The altered framework shakes up the consumer-centered value system.  The consumer framework prizes certain ideals: convenience, efficiency, and predictability are chief among them.  The “connoisseur” framework tends to highlight taste, health, and naturalness. Philosophically, there was also a move against relativism. As a medieval adage once put it, our judgments, at their best, have a  fundamentum in re, a basis in reality.  Of course the individual is doing the judging. But it’s not arbitrary and solely subjective.  There is interaction with conditions operative apart from ourselves. “Opinions,” may be matters of arbitrary predilection.  “Judgments” are not. They are distinguished by their awareness of some fundamentum in re.  

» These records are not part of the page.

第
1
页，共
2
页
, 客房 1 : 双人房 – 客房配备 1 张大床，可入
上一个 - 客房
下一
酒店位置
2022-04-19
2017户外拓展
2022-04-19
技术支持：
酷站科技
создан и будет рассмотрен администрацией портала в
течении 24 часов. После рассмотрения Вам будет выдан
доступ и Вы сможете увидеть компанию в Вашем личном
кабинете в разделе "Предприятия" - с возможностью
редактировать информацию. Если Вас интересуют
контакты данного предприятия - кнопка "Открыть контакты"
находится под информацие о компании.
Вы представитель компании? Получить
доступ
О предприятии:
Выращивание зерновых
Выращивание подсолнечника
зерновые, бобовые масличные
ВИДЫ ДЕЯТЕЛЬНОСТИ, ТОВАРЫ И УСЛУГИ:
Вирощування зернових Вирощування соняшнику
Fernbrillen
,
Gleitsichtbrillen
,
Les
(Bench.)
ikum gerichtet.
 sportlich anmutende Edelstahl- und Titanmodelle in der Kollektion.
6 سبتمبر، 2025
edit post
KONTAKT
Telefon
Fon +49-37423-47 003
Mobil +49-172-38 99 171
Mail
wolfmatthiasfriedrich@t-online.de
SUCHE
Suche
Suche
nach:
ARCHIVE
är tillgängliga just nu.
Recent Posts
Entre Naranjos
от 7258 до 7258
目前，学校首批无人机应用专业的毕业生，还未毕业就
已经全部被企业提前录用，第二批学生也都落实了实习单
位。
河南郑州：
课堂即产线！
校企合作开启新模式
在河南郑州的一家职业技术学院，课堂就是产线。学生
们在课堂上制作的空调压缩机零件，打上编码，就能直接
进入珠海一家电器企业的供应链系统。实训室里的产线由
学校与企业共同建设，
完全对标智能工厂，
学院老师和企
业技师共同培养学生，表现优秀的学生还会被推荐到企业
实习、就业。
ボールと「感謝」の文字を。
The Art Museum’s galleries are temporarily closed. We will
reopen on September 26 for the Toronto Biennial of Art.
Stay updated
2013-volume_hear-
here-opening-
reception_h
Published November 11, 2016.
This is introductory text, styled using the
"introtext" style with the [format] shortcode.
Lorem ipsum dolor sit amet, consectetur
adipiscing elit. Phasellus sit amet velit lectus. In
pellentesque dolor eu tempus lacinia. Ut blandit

The challenge to relativism is also a challenge to consumerism.  The flattening, trivializing and levelling of taste is almost a necessity for a consumer culture. Real discrimination is disastrous for mass sales. Products like beers that are not really “beer” (made with rice instead of barley, for example) can be mass-marketed and become widely popular. The consumer is, on one hand flattered, treated like a little-god whose preferences are the final evaluative word. On the other hand, the consumer is de-skilled to the degree that powers of
discrimination are lost. The resultant void opens the door for the manipulations of advertising.  


The recent rise in sales of butter over margarine are indicative of the newer attitude. So is the penchant of millenials to favor real cheese over factory produced simulacra.

Judgments, for intelligent creatures, should indeed have a fundamentum in re, be based on conditions actually operative apart from us. The temptation to be God-like is ever present.  Its most recent variation: “consumers as little gods deciding, simply by their subjective preferences, what is good or bad.” This represents the latest version of the “thee shall be like gods” temptation.  It appears that, although their parents might have succumbed, millenials are somewhat resistant. They understand themselves more as “connoisseurs” than as “consumers.”